Transcribed page contents:
● ● ● ●
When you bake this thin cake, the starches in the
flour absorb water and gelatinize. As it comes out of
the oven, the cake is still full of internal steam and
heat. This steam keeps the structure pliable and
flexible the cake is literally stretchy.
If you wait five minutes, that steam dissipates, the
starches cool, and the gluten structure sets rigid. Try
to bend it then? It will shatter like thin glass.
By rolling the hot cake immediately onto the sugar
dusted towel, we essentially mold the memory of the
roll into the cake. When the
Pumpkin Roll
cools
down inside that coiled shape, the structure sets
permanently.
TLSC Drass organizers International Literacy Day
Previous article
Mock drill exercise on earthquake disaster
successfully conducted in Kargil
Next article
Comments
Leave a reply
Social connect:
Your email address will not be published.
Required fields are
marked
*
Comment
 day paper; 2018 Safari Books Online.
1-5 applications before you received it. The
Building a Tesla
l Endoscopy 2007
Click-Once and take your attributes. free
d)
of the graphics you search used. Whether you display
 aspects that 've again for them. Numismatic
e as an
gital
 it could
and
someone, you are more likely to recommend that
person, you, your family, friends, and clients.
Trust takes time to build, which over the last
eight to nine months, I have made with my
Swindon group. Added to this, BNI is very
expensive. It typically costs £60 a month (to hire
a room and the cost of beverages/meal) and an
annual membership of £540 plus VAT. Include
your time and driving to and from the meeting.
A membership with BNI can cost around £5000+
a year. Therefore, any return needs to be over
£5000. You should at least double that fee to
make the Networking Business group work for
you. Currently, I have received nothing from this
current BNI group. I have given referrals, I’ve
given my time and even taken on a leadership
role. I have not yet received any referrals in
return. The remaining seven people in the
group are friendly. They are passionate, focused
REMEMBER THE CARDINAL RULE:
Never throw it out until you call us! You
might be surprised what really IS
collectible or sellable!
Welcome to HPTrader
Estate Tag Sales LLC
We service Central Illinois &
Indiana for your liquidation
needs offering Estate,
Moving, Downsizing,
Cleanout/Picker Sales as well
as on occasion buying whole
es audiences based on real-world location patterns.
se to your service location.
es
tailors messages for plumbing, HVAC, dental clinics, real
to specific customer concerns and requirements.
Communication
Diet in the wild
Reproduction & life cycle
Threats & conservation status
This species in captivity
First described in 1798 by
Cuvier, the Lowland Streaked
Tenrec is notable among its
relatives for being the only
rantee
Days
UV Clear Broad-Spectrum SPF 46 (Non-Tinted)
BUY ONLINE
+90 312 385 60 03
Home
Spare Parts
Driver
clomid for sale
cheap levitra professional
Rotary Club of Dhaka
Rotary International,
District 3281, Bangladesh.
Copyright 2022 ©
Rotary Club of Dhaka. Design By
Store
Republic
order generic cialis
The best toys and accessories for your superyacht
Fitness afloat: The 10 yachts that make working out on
● ● ● ●
Task to carry out: For every line in the data above that has the string "location", return that line.

Expected answer:
es audiences based on real-world location patterns.
se to your service location.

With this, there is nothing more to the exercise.